"You're Rose Marshall, the Shadow of Sparrow Hill Road," says one of the other routewitches, as she stands and walks toward me, expression lively with undisguised curiosity. She's a tiny thing, a whisper somehow stretched into a slight sigh of a girl, Japanese by blood, American by accent, dressed in jeans and a road-worn wool sweater at least three sizes too big for her. "The Ocean Lady let you through?"
"That, or this is the single most irritating hallucination I've ever had," I answer, watching her carefully. She's clean, this little routewitch with her close-clipped fingernails and her fountain-fall of black silk hair. Most routewitches don't bother with that sort of thing. The road dresses them in dust, and they wear it proudly, carrying the maps of where they've been in the creases of their skin. But a routewitch who doesn't swear allegiance to any single route, to any single road...she'd need to be clean. I quirk an eyebrow up, and take a guess: "Am I addressing the Queen?"
"I guess that's up to you, isn't it?" she asks.
Stupid routewitches and their stupid rituals. I take a breath, and say, as I said to the man at the gate, "My name is Rose Marshall, once of Buckley Township in Michigan. I died on Sparrow Hill Road on a night of great importance, and have wandered the roads ever since. I've walked the Ocean Lady down from Calais to visit the Queen, if she'll see me. I have a question for her to ask the roads for me."
She raises her eyebows, looks at me thoughtfully, and asks, "Is that all?"
My patience is anything but infinite. Scowling, I say, "Who does a girl gotta blow to get herself a beer in this place?"
And the Queen of the North American Routewitches smiles.
***
They have good beer here, these routewitches do, and their grill is properly aged, old grease caught in the corners, the drippings of a hundred thousand steaks and bacon breakfasts and cheeseburgers scraped from a can and used to slick it down before anything starts cooking. The plate they bring me groans under a triple-decker cheeseburger and a pile of golden fries that smell like summer nights and stolen kisses--and they smell, even before the platter hits the table. I look to the routewitch Queen, silent question in my eyes.
"Eat up," she says, reaching for her own plate. "The Ocean Lady doesn't feel the need to withhold the simple joys from anyone who's brave enough to walk this far along her spine."

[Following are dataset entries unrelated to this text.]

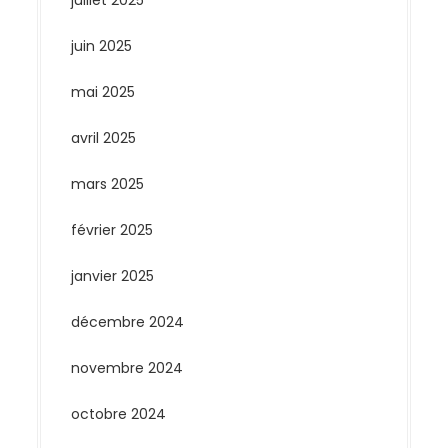
juillet 2025
juin 2025
mai 2025
avril 2025
mars 2025
février 2025
janvier 2025
décembre 2024
novembre 2024
octobre 2024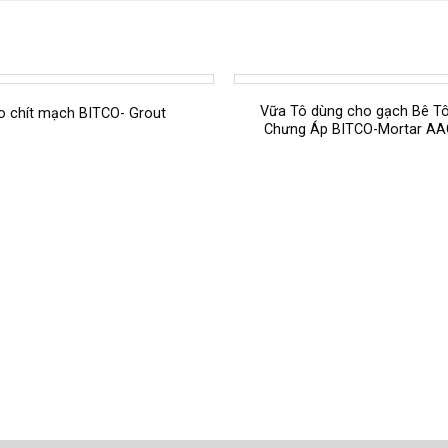
Vữa Tô dùng cho gạch Bê Tô
o chít mạch BITCO- Grout
Chưng Áp BITCO-Mortar A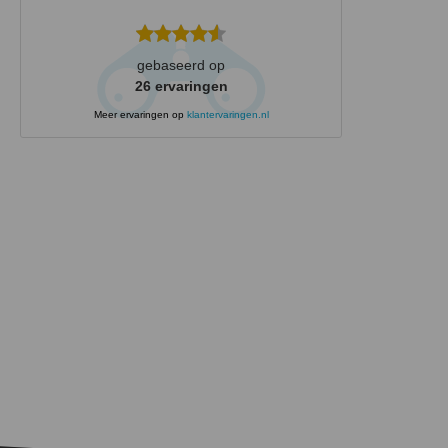
gebaseerd op
26
ervaringen
Meer ervaringen op
klantervaringen.nl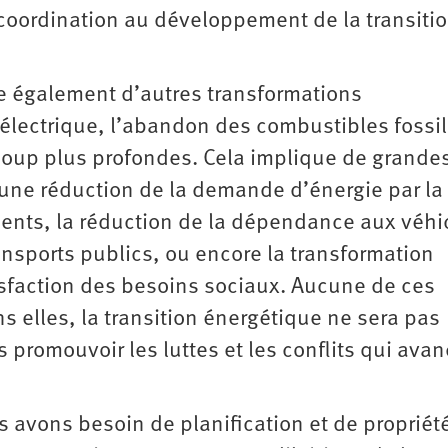
e coordination au développement de la transiti
e également d’autres transformations
électrique, l’abandon des combustibles fossi
oup plus profondes. Cela implique de grande
r une réduction de la demande d’énergie par la
ments, la réduction de la dépendance aux véhi
ansports publics, ou encore la transformation
atisfaction des besoins sociaux. Aucune de ces
ns elles, la transition énergétique ne sera pas
 promouvoir les luttes et les conflits qui ava
s avons besoin de planification et de propriét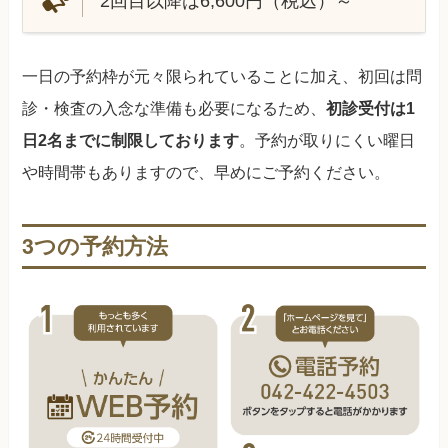
2回目以降は6,600円（税込）～
一日の予約枠が元々限られていることに加え、初回は問
診・検査の入念な準備も必要になるため、
初診受付は1
日2名までに制限しております
。予約が取りにくい曜日
や時間帯もありますので、早めにご予約ください。
3つの予約方法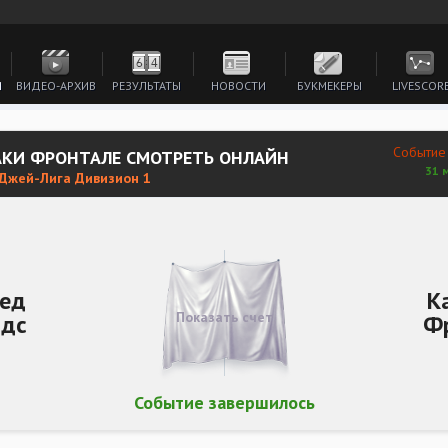
И
ВИДЕО-АРХИВ
РЕЗУЛЬТАТЫ
НОВОСТИ
БУКМЕКЕРЫ
LIVESCOR
Событие
АКИ ФРОНТАЛЕ СМОТРЕТЬ ОНЛАЙН
31 
 Джей-Лига Дивизион 1
Ред
К
Показать счет
дс
Ф
Событие завершилось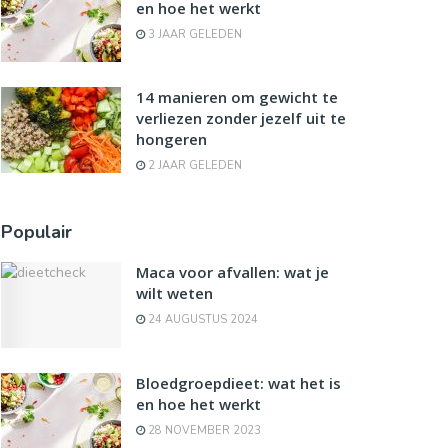
en hoe het werkt
3 JAAR GELEDEN
14 manieren om gewicht te
verliezen zonder jezelf uit te
hongeren
2 JAAR GELEDEN
Populair
Maca voor afvallen: wat je
wilt weten
24 AUGUSTUS 2024
Bloedgroepdieet: wat het is
en hoe het werkt
28 NOVEMBER 2023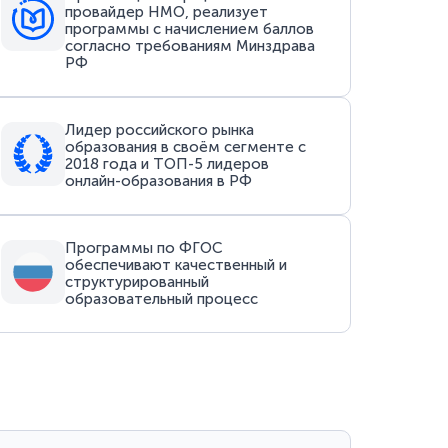
провайдер НМО, реализует
программы с начислением баллов
согласно требованиям Минздрава
РФ
Лидер российского рынка
образования в своём сегменте с
2018 года и ТОП-5 лидеров
онлайн-образования в РФ
Программы по ФГОС
обеспечивают качественный и
структурированный
образовательный процесс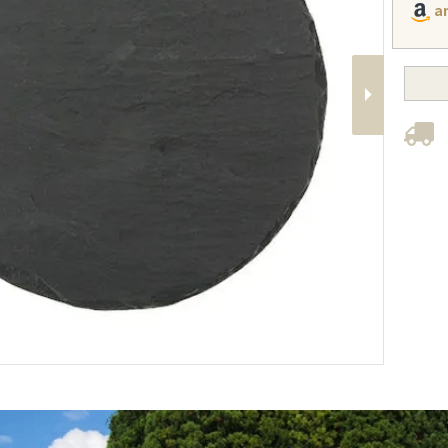
a
Next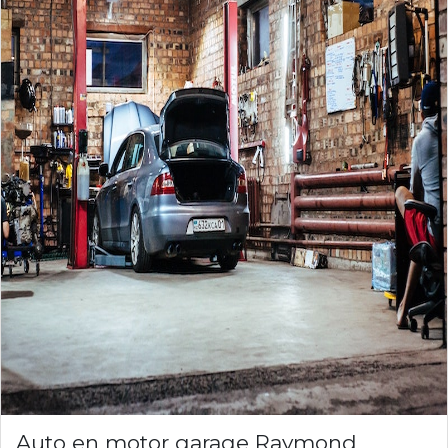
Auto en motor garage Raymond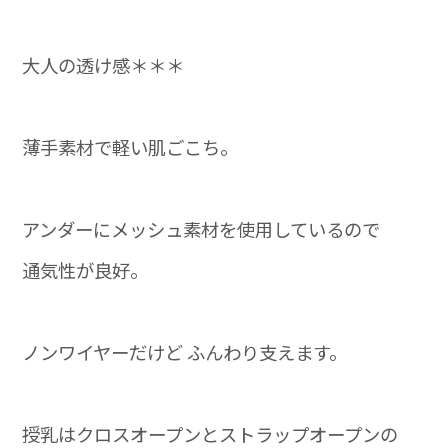
大人の透け感＊＊＊
薄手素材で軽い肌ごこち。
アンダーにメッシュ素材を使用しているので
通気性が良好。
ノンワイヤーだけど ふんわり支えます。
授乳はクロスオープンとストラップオープンの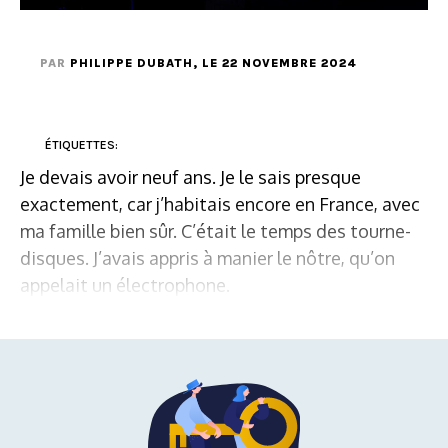
PAR
PHILIPPE DUBATH
, LE 22 NOVEMBRE 2024
ÉTIQUETTES:
Je devais avoir neuf ans. Je le sais presque
exactement, car j’habitais encore en France, avec
ma famille bien sûr. C’était le temps des tourne-
disques. J’avais appris à manier le nôtre, qu’on
appelait un électrophone.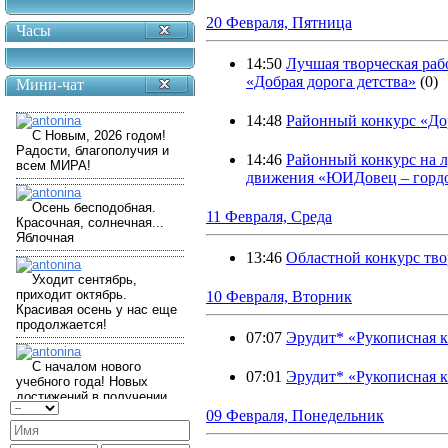
20 Февраля, Пятница
Часы
14:50
Лучшая творческая раб
«Добрая дорога детства»
(0)
Мини-чат
14:48
Районный конкурс «Дор
14:46
Районный конкурс на 
движения «ЮИДовец – гордо
11 Февраля, Среда
13:46
Областной конкурс тво
10 Февраля, Вторник
07:07
Эрудит* «Рукописная к
07:01
Эрудит* «Рукописная к
09 Февраля, Понедельник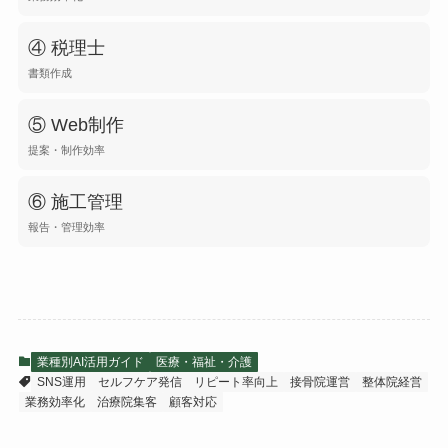
④ 税理士
書類作成
⑤ Web制作
提案・制作効率
⑥ 施工管理
報告・管理効率
業種別AI活用ガイド
医療・福祉・介護
SNS運用
セルフケア発信
リピート率向上
接骨院運営
整体院経営
業務効率化
治療院集客
顧客対応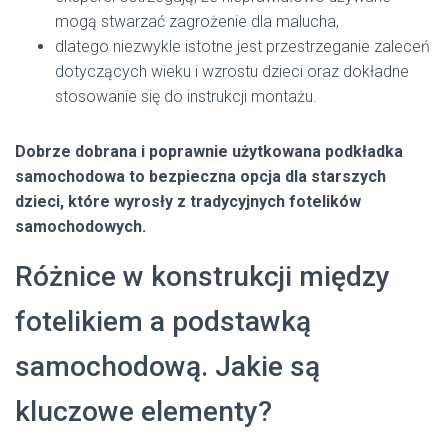
mogą stwarzać zagrożenie dla malucha,
dlatego niezwykle istotne jest przestrzeganie zaleceń
dotyczących wieku i wzrostu dzieci oraz dokładne
stosowanie się do instrukcji montażu.
Dobrze dobrana i poprawnie użytkowana podkładka
samochodowa to bezpieczna opcja dla starszych
dzieci, które wyrosły z tradycyjnych fotelików
samochodowych.
Różnice w konstrukcji między
fotelikiem a podstawką
samochodową. Jakie są
kluczowe elementy?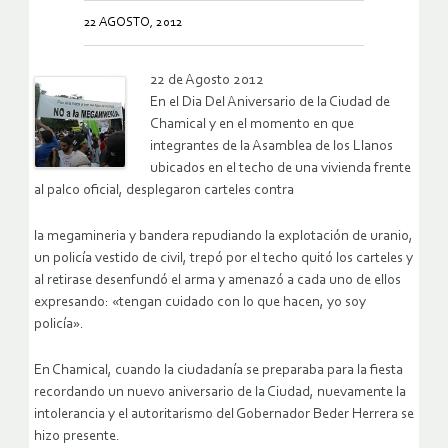
22 AGOSTO, 2012
22 de Agosto 2012
En el Dia Del Aniversario de la Ciudad de
Chamical y en el momento en que
integrantes de la Asamblea de los Llanos
ubicados en el techo de una vivienda frente
al palco oficial, desplegaron carteles contra
la megamineria y bandera repudiando la explotación de uranio,
un policía vestido de civil, trepó por el techo quitó los carteles y
al retirase desenfundó el arma y amenazó a cada uno de ellos
expresando: «tengan cuidado con lo que hacen, yo soy
policía».
En Chamical, cuando la ciudadanía se preparaba para la fiesta
recordando un nuevo aniversario de la Ciudad, nuevamente la
intolerancia y el autoritarismo del Gobernador Beder Herrera se
hizo presente.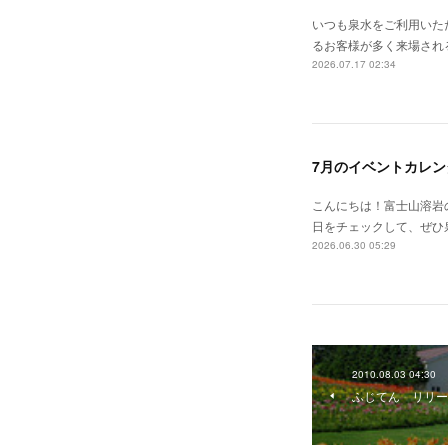
いつも泉水をご利用いた
るお客様が多く来場される
2026.07.17 02:34
7月のイベントカレン
こんにちは！富士山溶岩の
日をチェックして、ぜひ泉水
2026.06.30 05:29
2010.08.03 04:30
ふじてん リリー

"I may have to take back a few of the things I said while I was walking." The fries taste better than they smell, which may be a miracle all by itself. The Queen is already eating, ignoring me completely now that she has a meal in front of her. I don't know much about routewitch etiquette, but I've learned to go with the flow of things. If she wanted to eat before we talked, well, at least contact had been made.
The other routewitches settle all over the room, some of them sitting at tables, some perching on the bar. A few even sit on the floor. They break out decks of cards and tattered paperbacks, fall into hushed conversations, down shots of whiskey, but they're watching us. Every eye in the place is on the Queen, and on the uninvited guest who's come to try her patience.
The Queen looks up, sees me watching them watching us, and laughs. "Don't worry," she says, fingers grazing my wrist at the point where my resurrected pulse beats strong and steady. The half-life of the hitcher extends here, it seems, and I didn't even have to swipe a coat. "They get protective of me sometimes, and your reputation is a little...mixed."
I bite back a groan, grinding it to silence between my teeth. When I'm sure it's gone, I say, "I thought you, of all people, would know that I'm not like that."
"We know what the road tells us, Rose, and what the road tells us is that your story is still being written." She dips a fry in the smooth white surface of her vanilla milkshake and raises it, glistening, to her lips. "The Lady in Green is just as real as the Phantom Prom Date, on the right stretches of highway. They watch to be sure the right one has come to visit."
This isn't a new concept—the idea that stories change things, rewrite the past and rewrite reality at the same time—but it's jarring all the same, hearing the routewitch-Queen suggest that I could be something other than what I am. I swallow a mouthful of fries that somehow fail to taste as good as they did a moment ago, and ask, "So am I the right one?"
"I think so. I guess we'll know I was wrong if you try to kill me, now, won't we?" The Queen picks up another fry. "Eat. We'll talk when the meal is through."
For the first time in fifty years, I don't want to eat, I don't want to put something off until the meal, however delicious, is finished. The Queen is ignoring me again, her own attention returning to her fries and shake and grilled cheese sandwich. It's clear that arguing won't do me a bit of good, and so I pick up my burger, and I eat.